Dans le cas le plus simple, celui d’un attribut unique, nous pourrions nous contenter d’un serializer. Admettons que dans notre exemple précédent, nous ayons choisi de faire fi de la devise. Nous pourrions ainsi écrire ceci :
class MoneySerializer def dump(money) money.amount end def load(amount) Money.new(amount) end end class Invoice < ActiveRecord::Base serialize :total_amount, MoneySerializer.new end
Autre approche, nous pourrions aussi faire appel à de simples accesseurs, comme ceci par exemple :
class Invoice < ActiveRecord::Base def total @total ||= Money.new(total_amount, total_currency) end def total=(money) self[:total_amount] = money.amount self[:total_currency] = money.currency @total = money end end
Ces deux exemples nous montrent à quel point il est facile d’obtenir le même résultat, sans la magie de composed_of
, mais surtout avec beaucoup plus de clarté, j’en veux pour preuve cet exemple tiré de la documentation d’ActiveRecord :
class NetworkResource < ActiveRecord::Base composed_of :cidr, class_name: 'NetAddr::CIDR', mapping: [ %w(network_address network), %w(cidr_range bits) ], allow_nil: true, constructor: Proc.new { |network_address, cidr_range| NetAddr::CIDR.create("#{network_address}/#{cidr_range}") }, converter: Proc.new { |value| NetAddr::CIDR.create(value.is_a?(Array) ? value.join('/') : value) } end
On comprend rapidement ici que maintenir ce code et le tester sera des plus pénibles !

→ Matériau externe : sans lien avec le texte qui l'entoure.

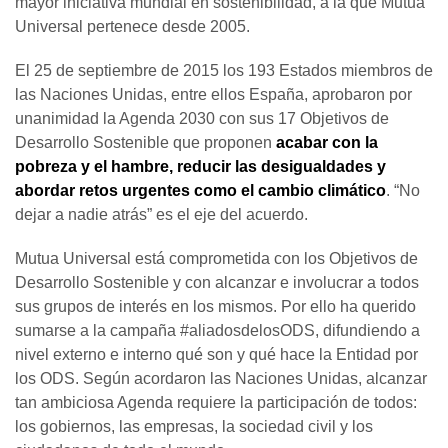
mayor iniciativa mundial en sostenibilidad, a la que Mutua
Universal pertenece desde 2005.
El 25 de septiembre de 2015 los 193 Estados miembros de
las Naciones Unidas, entre ellos España, aprobaron por
unanimidad la Agenda 2030 con sus 17 Objetivos de
Desarrollo Sostenible que proponen
acabar con la
pobreza y el hambre, reducir las desigualdades y
abordar retos urgentes como el cambio climático
. “No
dejar a nadie atrás” es el eje del acuerdo.
Mutua Universal está comprometida con los Objetivos de
Desarrollo Sostenible y con alcanzar e involucrar a todos
sus grupos de interés en los mismos. Por ello ha querido
sumarse a la campaña #aliadosdelosODS, difundiendo a
nivel externo e interno qué son y qué hace la Entidad por
los ODS. Según acordaron las Naciones Unidas, alcanzar
tan ambiciosa Agenda requiere la participación de todos:
los gobiernos, las empresas, la sociedad civil y los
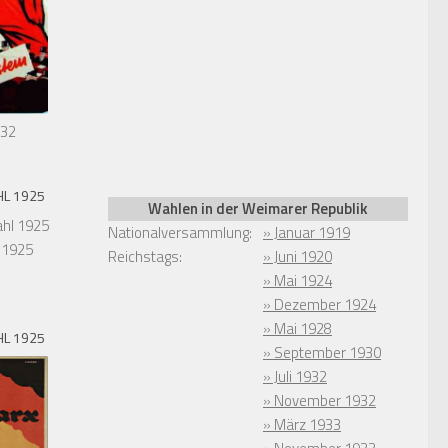
932
L 1925
Wahlen in der Weimarer Republik
Nationalversammlung:
» Januar 1919
 1925
Reichstags:
» Juni 1920
» Mai 1924
» Dezember 1924
» Mai 1928
L 1925
» September 1930
» Juli 1932
» November 1932
» März 1933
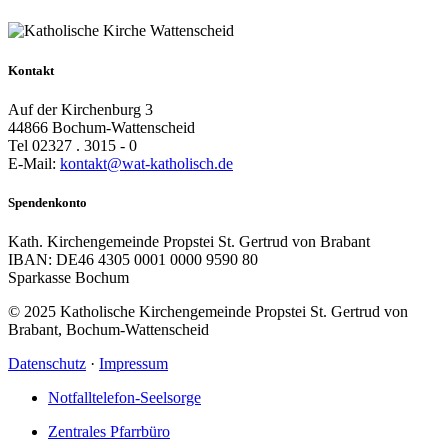
Kontakt
Auf der Kirchenburg 3
44866 Bochum-Wattenscheid
Tel 02327 . 3015 - 0
E-Mail:
kontakt@wat-katholisch.de
Spendenkonto
Kath. Kirchengemeinde Propstei St. Gertrud von Brabant
IBAN: DE46 4305 0001 0000 9590 80
Sparkasse Bochum
© 2025 Katholische Kirchengemeinde Propstei St. Gertrud von
Brabant, Bochum-Wattenscheid
Datenschutz
·
Impressum
Notfalltelefon-Seelsorge
Zentrales Pfarrbüro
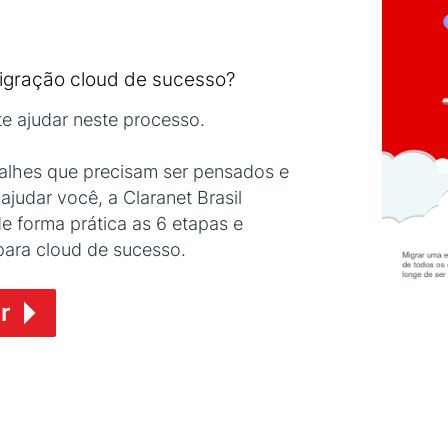
igração cloud de sucesso?
te ajudar neste processo.
talhes que precisam ser pensados e
judar você, a Claranet Brasil
 forma prática as 6 etapas e
ara cloud de sucesso.
r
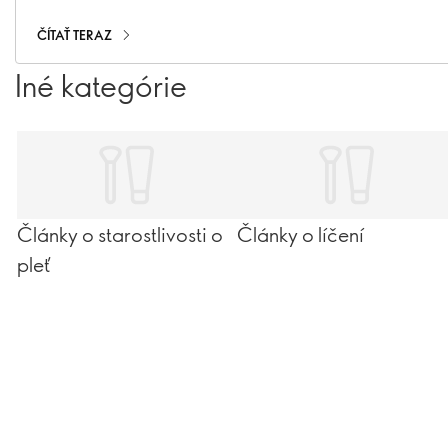
extravagantnú atmosféru vám dodajú pocit luxusu.
ČÍTAŤ TERAZ
Iné kategórie
Články o starostlivosti o
Články o líčení
pleť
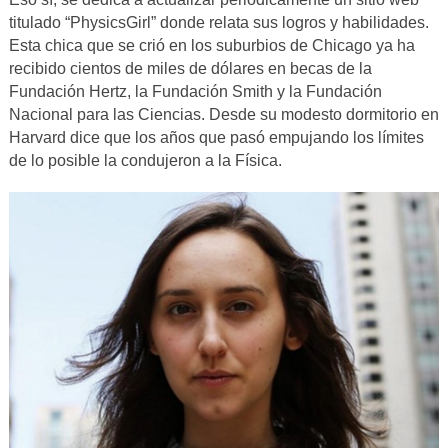
titulado “PhysicsGirl” donde relata sus logros y habilidades.
Esta chica que se crió en los suburbios de Chicago ya ha
recibido cientos de miles de dólares en becas de la
Fundación Hertz, la Fundación Smith y la Fundación
Nacional para las Ciencias. Desde su modesto dormitorio en
Harvard dice que los años que pasó empujando los límites
de lo posible la condujeron a la Física.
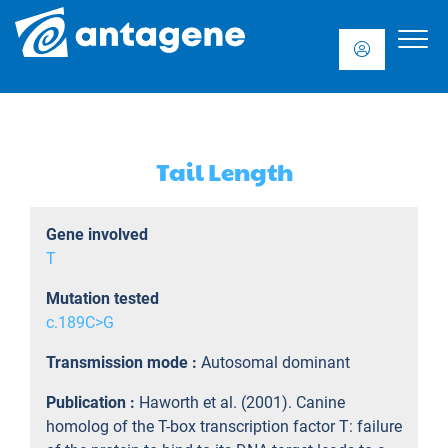
Tail Length
Gene involved
T
Mutation tested
c.189C>G
Transmission mode :
Autosomal dominant
Publication :
Haworth et al. (2001). Canine
homolog of the T-box transcription factor T: failure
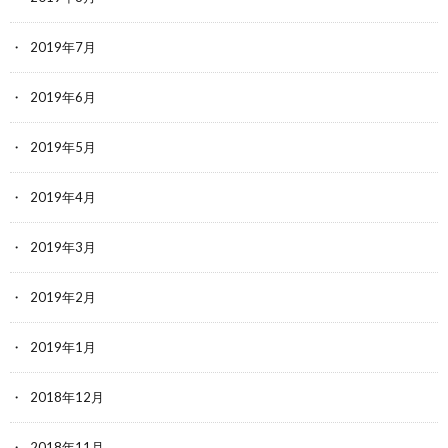
2019年7月
2019年6月
2019年5月
2019年4月
2019年3月
2019年2月
2019年1月
2018年12月
2018年11月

Ceci étant, dans sa configuration la plus simple, ce petit sucre syntaxique reste attirant à l’œil et, sans convaincre celles et ceux fortement attachés aux principes du Domain Driven Design, devrait séduire les plus Rails-istes d’entre nous — Il suffit de ne pas être trop regardant de ce qu’il y a sous le capot 😉
Petit bonus
Puisque nous parlons d’ActiveRecord, qu’en est-il du requêtage de ces attributs ? Eh bien tout semble se passer le plus intuitivement du monde :
Invoice.where(total: Money.new(42, "EUR"))
Si vous avez choisi de vous passer de composed_of
, il s’agira simplement d’être explicite là aussi, à l’aide d’une méthode de classe par exemple :
def self.costing(money) where(total_amount: money.amount, total_currency: money.currency) end
Le coût d’un code explicite ne semble pas excessif. Surtout au regard des 768 lignes de code nécessaires à cette fonctionnalité cosmétique.
Du discernement
Cet exemple nous montre une nouvelle fois à quel point Rails n’est pas simple ! Il nous faut donc rester sur nos gardes, et prendre la mesure des choix techniques que nous faisons. Aussi insignifiants qu’ils puissent nous paraitre à première vue, leurs répercussions peuvent être considérables avec le temps, en particulier sur la maintenabilité, la pérennité et la testabilité de nos applications.